因为大家在互联网技术上寻找流感的症状的比例在发病期内经常降低,我们可以预测到临床医学数据缓慢的病案不容易经常会出现猛增。Were using these same concepts to expand our research beyond disease prediction to better understand public sentiment. In partnership with the University of California, were conducting a three-year study using disparate data streams to understand whether opinions expressed on social media map to opinions expressed in surveys.大家用某种意义的定义来扩展大家的科学研究以更优地讲解大家的好点子。大家已经进行一项与美国加州大学协作的历时三年的科学研究,该科学研究应用各有不同的数据流来了解社交网络上所传递的见解否与调研中所诠释的完全一致。

For example, in Colombia, we are conducting a study to see whether social media posts about the peace process between the government and FARC, the socialist guerilla movement, can be ground-truthed with survey data. A University of California, Berkeley researcher is conducting on-the-ground surveys throughout Colombia—including in isolated rural areas—to poll citizens about the peace process. Meanwhile, at Los Alamos, were analyzing social media data and news sources from the same areas to determine if they align with the survey data.比如,在澳大利亚,大家已经进行一项科学研究,想起有关政府部门和社会主义社会游击队员健身运动中间友谊过程的社交网络贴子否可以用调研数据来确认。美国加州大学伯克利大学的一名研究者已经澳大利亚全国各地(还包含偏远的乡村地域)进行实地考察,调研中国公民对友谊过程的见解。此外,在洛斯阿拉莫斯,大家已经剖析来源于同一地域的社交网络数据和新闻来源,以确定他们否与调研数据完全一致。

If we can demonstrate that social media accurately captures a populations sentiment, it could be a more affordable, accessible and timely alternative to what are otherwise expensive and logistically challenging surveys. In the case of disease forecasting, if social media posts did indeed serve as a predictive tool for outbreaks, those data could be used in educational campaigns to inform citizens of the risk of an outbreak (due to vaccine exemptions, for example) and ultimately reduce that risk by promoting protective behaviors (such as washing hands, wearing masks, remaining indoors, etc. ).如果我们能证实社交媒体能精准猎捕群众心态,对比于划算、交通出行十分麻烦的调研来讲,它就可以沦落一种更为性价比高、可出示和立即的取代方式。如预测分析疾病时,假如社交媒体数据信息显而易见是合理地预测分析疾病愈演愈烈的专用工具,这种数据信息就可以用于文化教育群众,对他说她们有疾病愈演愈烈的风险性(比如预苗免税政策),并最终根据提高防御性对策来扩大伤害(如汲取、戴着口罩、待在房间内等)。
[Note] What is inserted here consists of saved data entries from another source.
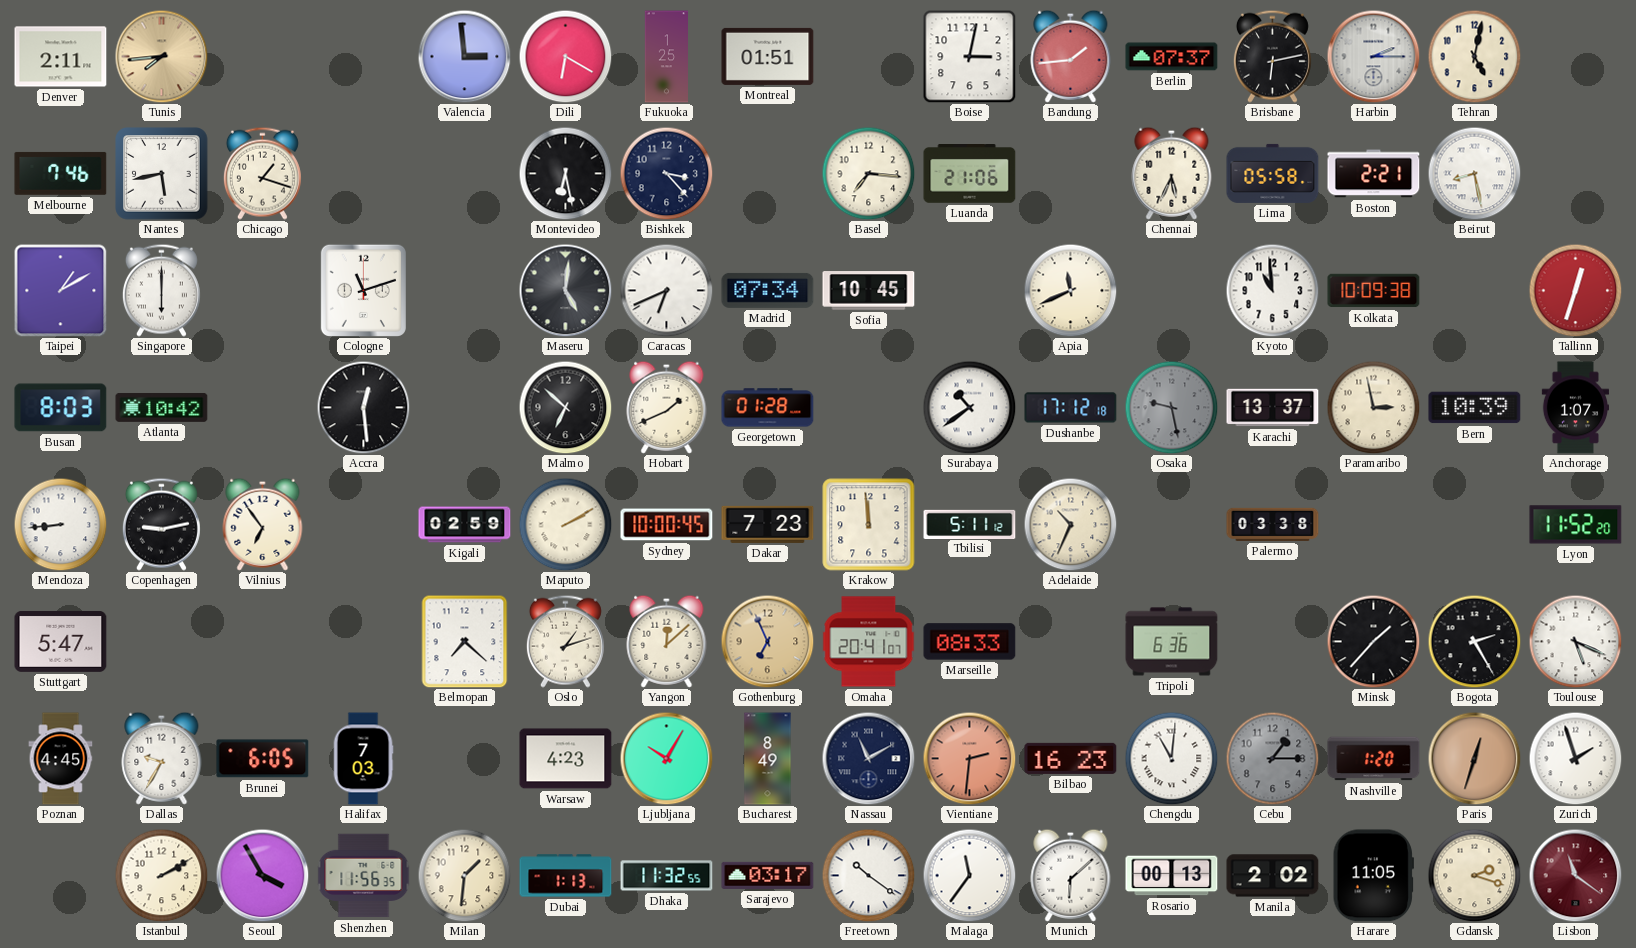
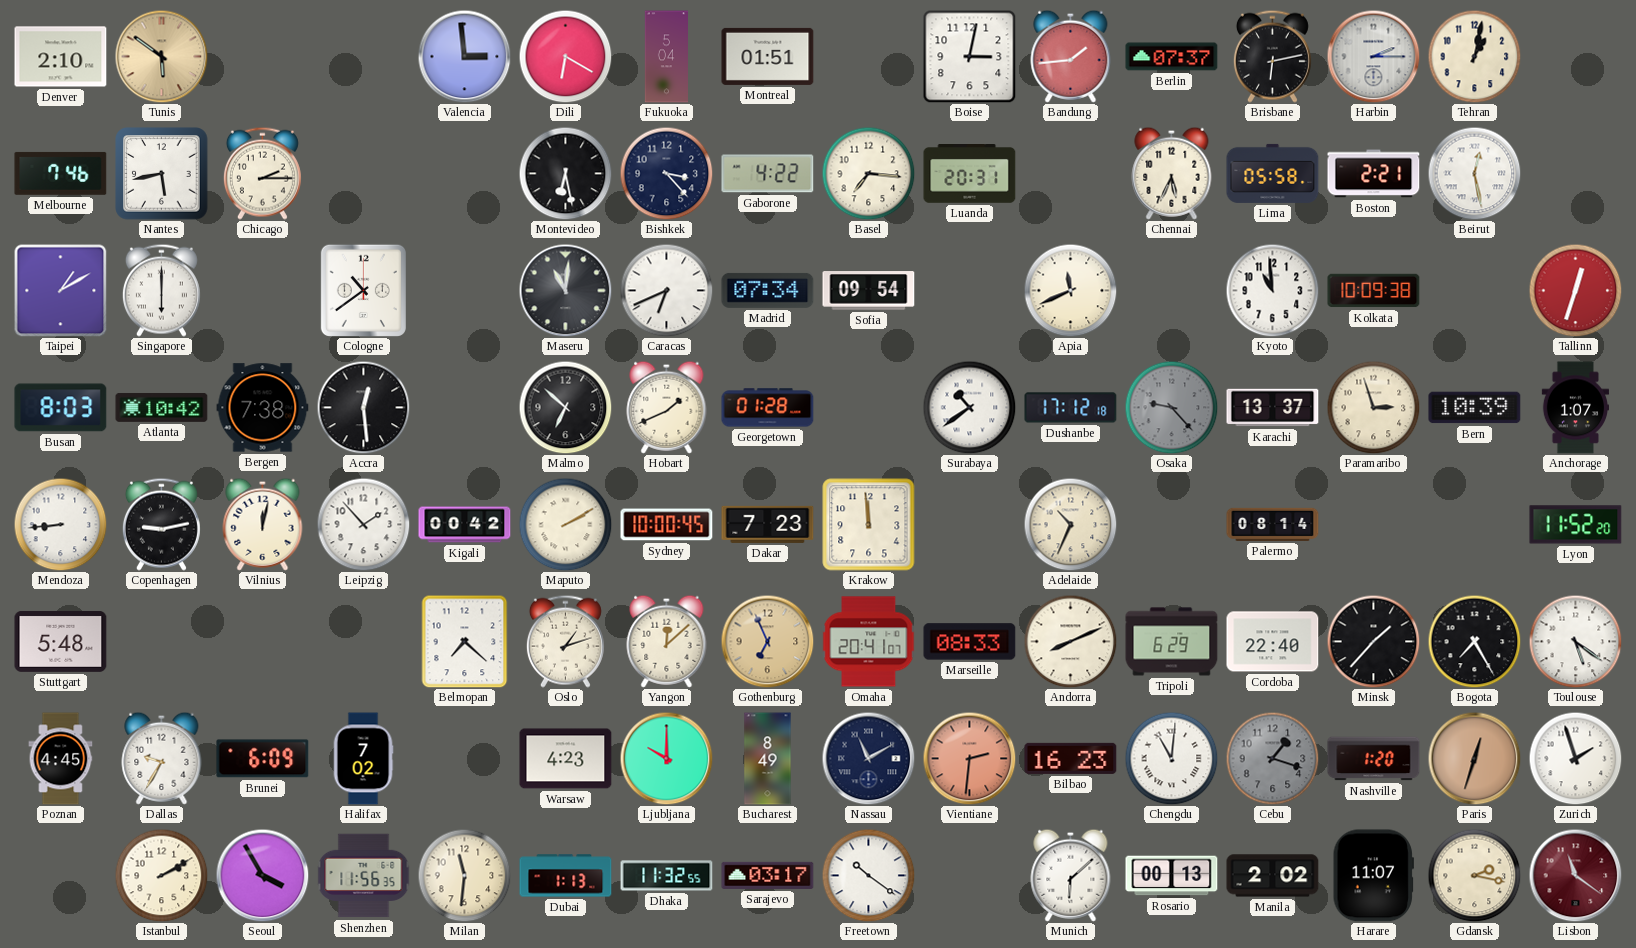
Denver: 2:11 -> 2:10
Tunis: 7:44 -> 5:51
Fukuoka: 1:25 -> 5:04
Tehran: 5:02 -> 1:02
Chicago: 1:18 -> 2:15
Gaborone: none -> 4:22
Luanda: 21:06 -> 20:31
Beirut: 8:28 -> 12:28
Cologne: 11:12 -> 10:39
Maseru: 5:01 -> 11:01
Sofia: 10:45 -> 09:54
Bergen: none -> 7:38
Osaka: 9:28 -> 9:23
Paramaribo: 2:58 -> 2:57
Vilnius: 6:54 -> 12:02
Leipzig: none -> 1:53
Kigali: 02:59 -> 00:42
Tbilisi: 5:11 -> none
Palermo: 03:38 -> 08:14
Stuttgart: 5:47 -> 5:48
Andorra: none -> 8:11
Tripoli: 6:36 -> 6:29
Cordoba: none -> 22:40
Bogota: 2:25 -> 7:25
Toulouse: 5:19 -> 5:21
Brunei: 6:05 -> 6:09
Halifax: 7:03 -> 7:02
Ljubljana: 10:05 -> 10:00
Cebu: 1:15 -> 1:18
Milan: 1:31 -> 11:31
Malaga: 11:36 -> none
Harare: 11:05 -> 11:07
Gdansk: 2:18 -> 2:17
All of this illustrates the potential for big data to solve big problems. Los Alamos and other national laboratories that are home to some of the worlds largest supercomputers have the computational power augmented by machine learning and data analysis to take this information and shape it into a story that tells us not only about one state or even nation, but the world as a whole. The information is there; now its time to use it.全部这种都强调用互联网大数据解决困难问题的发展潜力。洛斯阿拉莫斯和别的国家级实验室具有全球仅次的超级计算机,且由于深度学习和数据统计分析,其计算能力更加强悍,因而能够应用信息,传输信息,某种意义造福一个州,一个国家,并且是整个世界。